What is the health and social care bill?
Essentially, it is the legislative machinery that allows the government to take forward some of the reforms it outlined in the NHS plan published in July 2000 - a plan to "modernise and rebuild" the health service and "reshape" the NHS from the patients' point of view.

What's in the bill?
A miscellaneous range of measures relating to primary care, long-term care of the elderly, local government scrutiny of the NHS, patient advocacy, nurse prescribing, creation of care trusts, employment issues, and NHS drugs dispensing.

Doesn't sound wildly exciting..
Funnily enough, it is rumoured that the government - which announced the bill in the Queen's speech in December 2000, and published it shortly before the Christmas break - was expecting it to pass through parliament largely untroubled by controversy, mainly because of its unexciting technical nature.

Don't tell me - all hell broke loose
Well, it would be wrong to say it set the Commons ablaze, but it did cause a (partly successful) Labour backbench rebellion - over the abolition of community health councils (CHCs) - and is likely to stumble in the Lords over widely disputed proposals to give the health secretary powers to disclose confidential patient information. Care trusts have also proved controversial, as have government plans to fund long term care of the elderly. 

Tell me more about these controversial issues

• CHCs - local independent NHS consumer watchdog organisations - will be scrapped on the grounds that they are outdated and largely failed to act as patient advocates. Opponents have argued that this will dilute the democratic accountability of the NHS to local communities.

• The principle of patient confidentiality is a bedrock of medical practice, and clinicians must get consent from patients to use their medical files for research. The government wants to give the health secretary powers to disclose patient information where it is in the public interest, for example cancer research. Critics have dubbed it "Orwellian" in scope.

• The government wants to pay for nursing care for elderly people in long term residential care - but it has disappointed critics by refusing to also pay for personal care, such as bathing and washing.
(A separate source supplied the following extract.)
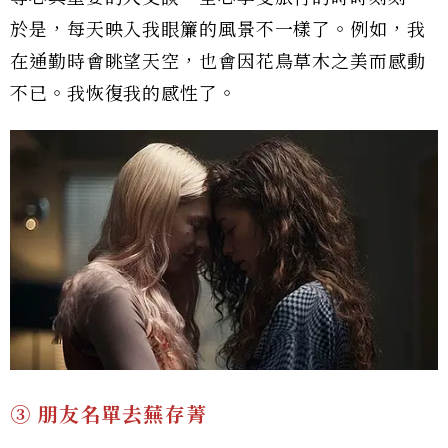
於是，每天映入我眼簾的風景不一樣了。例如，我
在通勤時會眺望天空，也會因花鳥草木之美而感動
不已。我恢復我的感性了。
③ 朋友名單去蕪存菁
During the passage of the bill, the Scottish Executive decided personal care would be available to patients in Scottish homes, piling further pressure on UK ministers to change tack. So far, however, they've not done so.

• Care trusts propose combining health and social services under one administrative roof to ensure "seamless delivery" of care. They will, however, be NHS bodies, and local authorities are concerned that this effectively represents a takeover of social services, which are democratically accountable to local authorities, by the NHS, which is not accountable in the same way. Some critics would also argue that the Health Act 1999 allows everything that care trusts can do to be done anyway - without the alleged NHS takeover.

Have ministers backtracked on any part of the bill?
On the whole, no. The government had a loyal majority on the all-party group scrutinising the bill at committee stage, which nodded through all its clauses, and of course, a massive majority on the floor of the Commons to ease its passage through second and third reading. Rebel backbenchers did however force the government to compromise on the abolition of CHCs (though they couldn't prevent abolition) and there may be more ructions in the Lords. Not much will happen to change the original bill, however, unless the government decides it wants to change it.